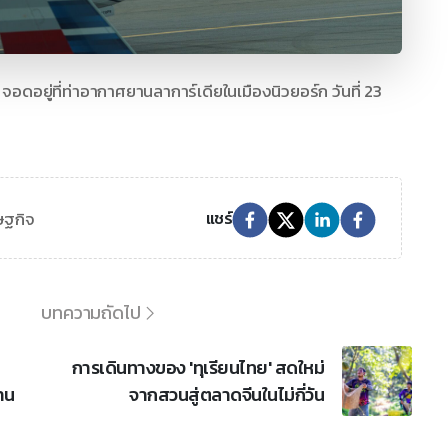
อดอยู่ที่ท่าอากาศยานลาการ์เดียในเมืองนิวยอร์ก วันที่ 23
ษฐกิจ
แชร์
บทความถัดไป
การเดินทางของ 'ทุเรียนไทย' สดใหม่
าน
จากสวนสู่ตลาดจีนในไม่กี่วัน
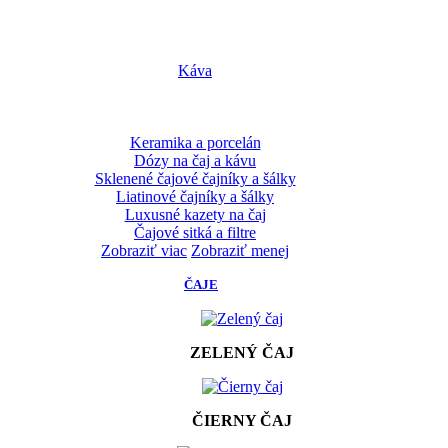
Káva
Keramika a porcelán
Dózy na čaj a kávu
Sklenené čajové čajníky a šálky
Liatinové čajníky a šálky
Luxusné kazety na čaj
Čajové sitká a filtre
Zobraziť viac
Zobraziť menej
ČAJE
ZELENÝ ČAJ
ČIERNY ČAJ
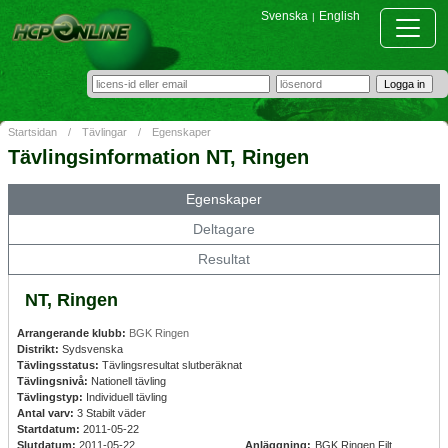
Svenska
English
|
Startsidan
/
Tävlingar
/
Egenskaper
Tävlingsinformation NT, Ringen
Egenskaper
Deltagare
Resultat
NT, Ringen
Arrangerande klubb:
BGK Ringen
Distrikt:
Sydsvenska
Tävlingsstatus:
Tävlingsresultat slutberäknat
Tävlingsnivå:
Nationell tävling
Tävlingstyp:
Individuell tävling
Antal varv:
3 Stabilt väder
Startdatum:
2011-05-22
Slutdatum:
2011-05-22
Anläggning:
BGK Ringen Filt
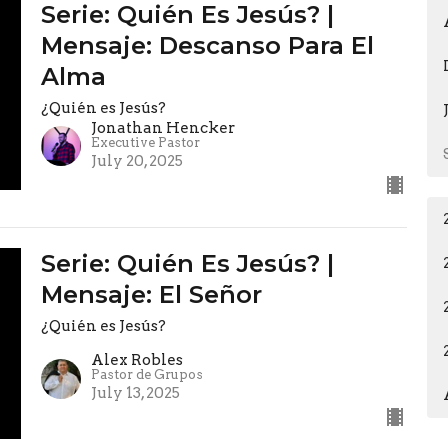
Serie: Quién Es Jesús? |
Mensaje: Descanso Para El
Alma
¿Quién es Jesús?
Jonathan Hencker
Executive Pastor
July 20, 2025
Serie: Quién Es Jesús? |
Mensaje: El Señor
¿Quién es Jesús?
Alex Robles
Pastor de Grupos
July 13, 2025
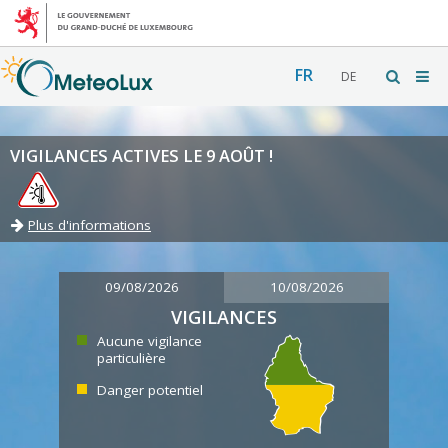
FR
DE
VIGILANCES ACTIVES LE 9 AOÛT !
Plus d'informations
09/08/2026
10/08/2026
VIGILANCES
Aucune vigilance
particulière
Danger potentiel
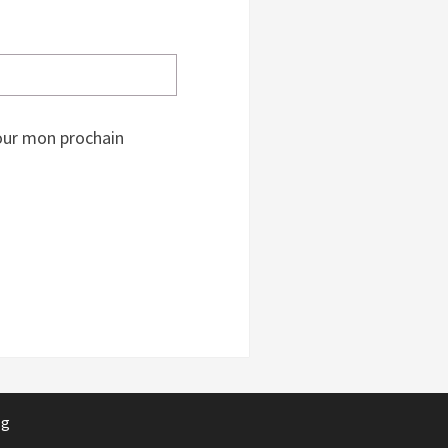
our mon prochain
rg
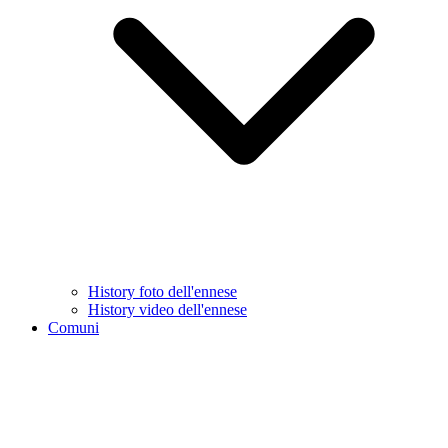
History foto dell'ennese
History video dell'ennese
Comuni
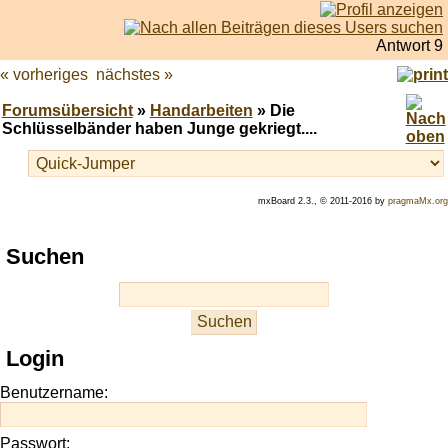
Antwort 9
« vorheriges
nächstes »
Forumsübersicht
»
Handarbeiten
» Die
Schlüsselbänder haben Junge gekriegt....
mxBoard 2.3., © 2011-2016 by
pragmaMx.org
Play
Suchen
best
casino
slots
at
this
Login
site
https://onlineslots.money/
.
Benutzername:
Passwort:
....
**AIM OF THE EXERCISE**
Only lines containing the word "VIGILANCES" matter here: count them in the entries and give the number, nothing else.

**COMPLETED TASK**
2